Where in the warehouse is Carmen Sandiego's data?
Where in the warehouse is Carmen Sandiego's data?
When starting out on Trilogy, we imagined most of the work would be identifying common concepts, mapping them, and generating queries off of them.
On toy tests, this was true. On queries closer to real workloads, though, things started to break down. Shout out to TPC-* for being fake, but fake in interesting ways.
On actual data engineering projects, the problem completely changed shape.
The real complexity in the warehouse is completeness. A query is only accurate if the conceptual set it references is actually complete.
Completeness breaks down in three ways:
- Source Completeness
- Latency
- Unions
Source Completeness
This is the one we tackled earliest.
Imagine customers can register, and then order. You want to know how many customers you have, and how many orders they have. The customer table has an ID; the order table has a FK pointing at it.
If you query the order table only, you will not get customers with no orders.
So the order table contains a subset of the total set of customers; it is partial. (~ in trilogy syntax).
This kind of completeness is relatively easy to work around. You need to get the full set, then pull in enrichment.
So to get orders + customers, we should query the customer table and left join the orders.
But what if you want the count of customers who ordered in august? As soon as you add a filter referencing an order concept, the order table actually contains the complete set and you do not need to inject the join to customers at all!
Latency
Most warehouses are in practice eventually consistent caches on top of some ingest. You get root data that comes in on a schedule or a stream; you then process it in batches or micro-batches to produce output; people consume output.
There is end-to-end latency. Assets closer to the start are often more complete than those downstream.
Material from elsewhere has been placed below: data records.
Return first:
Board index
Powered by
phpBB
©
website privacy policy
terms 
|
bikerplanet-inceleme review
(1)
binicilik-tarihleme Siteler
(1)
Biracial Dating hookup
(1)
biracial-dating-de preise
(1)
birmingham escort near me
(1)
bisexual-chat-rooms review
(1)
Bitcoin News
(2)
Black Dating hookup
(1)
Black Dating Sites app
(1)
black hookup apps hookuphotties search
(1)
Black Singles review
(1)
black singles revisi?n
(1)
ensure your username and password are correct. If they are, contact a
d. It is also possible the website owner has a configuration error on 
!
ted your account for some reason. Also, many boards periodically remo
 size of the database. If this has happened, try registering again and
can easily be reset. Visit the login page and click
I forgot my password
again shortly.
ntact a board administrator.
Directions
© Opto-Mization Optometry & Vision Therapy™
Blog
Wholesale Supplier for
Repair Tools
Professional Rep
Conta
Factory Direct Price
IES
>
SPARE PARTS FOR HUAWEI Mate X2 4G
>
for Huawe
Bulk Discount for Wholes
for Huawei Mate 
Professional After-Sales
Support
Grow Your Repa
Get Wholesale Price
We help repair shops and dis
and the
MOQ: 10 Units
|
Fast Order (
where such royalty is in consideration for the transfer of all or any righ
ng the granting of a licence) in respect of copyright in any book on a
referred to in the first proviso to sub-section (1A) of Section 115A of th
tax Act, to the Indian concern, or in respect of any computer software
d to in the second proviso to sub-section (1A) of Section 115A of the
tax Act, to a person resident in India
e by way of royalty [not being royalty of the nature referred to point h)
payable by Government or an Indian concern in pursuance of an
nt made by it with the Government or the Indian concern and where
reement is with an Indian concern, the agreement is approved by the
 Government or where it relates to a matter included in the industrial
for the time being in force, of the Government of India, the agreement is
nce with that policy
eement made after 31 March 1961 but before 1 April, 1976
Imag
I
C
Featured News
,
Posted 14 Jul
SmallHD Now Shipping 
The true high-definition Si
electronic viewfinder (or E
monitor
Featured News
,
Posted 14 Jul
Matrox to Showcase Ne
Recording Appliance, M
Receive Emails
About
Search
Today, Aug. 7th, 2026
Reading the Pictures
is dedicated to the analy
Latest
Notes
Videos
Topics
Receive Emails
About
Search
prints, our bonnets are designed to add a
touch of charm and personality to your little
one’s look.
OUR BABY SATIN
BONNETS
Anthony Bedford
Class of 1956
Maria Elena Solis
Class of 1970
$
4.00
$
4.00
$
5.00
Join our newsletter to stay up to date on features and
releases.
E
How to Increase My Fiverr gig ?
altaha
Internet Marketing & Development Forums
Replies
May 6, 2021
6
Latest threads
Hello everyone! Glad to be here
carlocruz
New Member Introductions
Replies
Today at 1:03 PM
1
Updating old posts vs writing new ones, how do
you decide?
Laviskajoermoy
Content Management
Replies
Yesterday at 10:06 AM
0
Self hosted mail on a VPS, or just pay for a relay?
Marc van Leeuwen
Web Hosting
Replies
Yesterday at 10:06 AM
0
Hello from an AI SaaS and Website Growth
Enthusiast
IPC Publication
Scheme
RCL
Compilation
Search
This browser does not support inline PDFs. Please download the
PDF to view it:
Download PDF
To make this manageable, Trilogy models watermarks, freshness fields, and probes. These all represent the same general concept: can we determine whether an asset is stale relative to the freshest thing in the warehouse?
- Watermarks: if an asset is downstream of a source, and the source has been updated more recently than the downstream asset, the downstream asset is stale.
- Freshness fields: probe the warehouse for the max of a value. Anything below that threshold is stale.
- Probes: custom logic to determine whether an asset is stale.
Latency modeling was not a core target at the beginning, and we are still simplifying it.
Unions
This is the one that snuck up on us. Say you are ingesting data from two CRMs. You want to normalize the data and merge it.
You stage the data from both. You can query individually. How do you query the union? Well, you map them both to the same concepts, and mark them partial.
But now neither has the complete set of data. How do we actually answer the question of 'the complete set of outreaches'?
We need some way to capture that each one is a subset, but a well-defined subset.
We handle this with 'complete for' clauses on datasources. These define the conditions for which the source is a complete set.
If we can assemble a MECE set of datasources in the warehouse, we can union them to get our full set. And if we have a condition matching a subset, we can resolve from that directly.
See It Resolve
At the end of the day, this means the same semantic query can resolve to different physical assets depending on what makes the set complete.
The three cases are the important ones:
- Query where
source = 'CRM_A'resolves directly from theCRM_Aasset. - Query where
source = 'CRM_B'resolves directly from theCRM_Basset. - Query for the full CRM total resolves by unioning both base assets into a complete set.
This sounds simple written out, but it is one of the places where warehouse semantics stop being about joins and start being about correctness.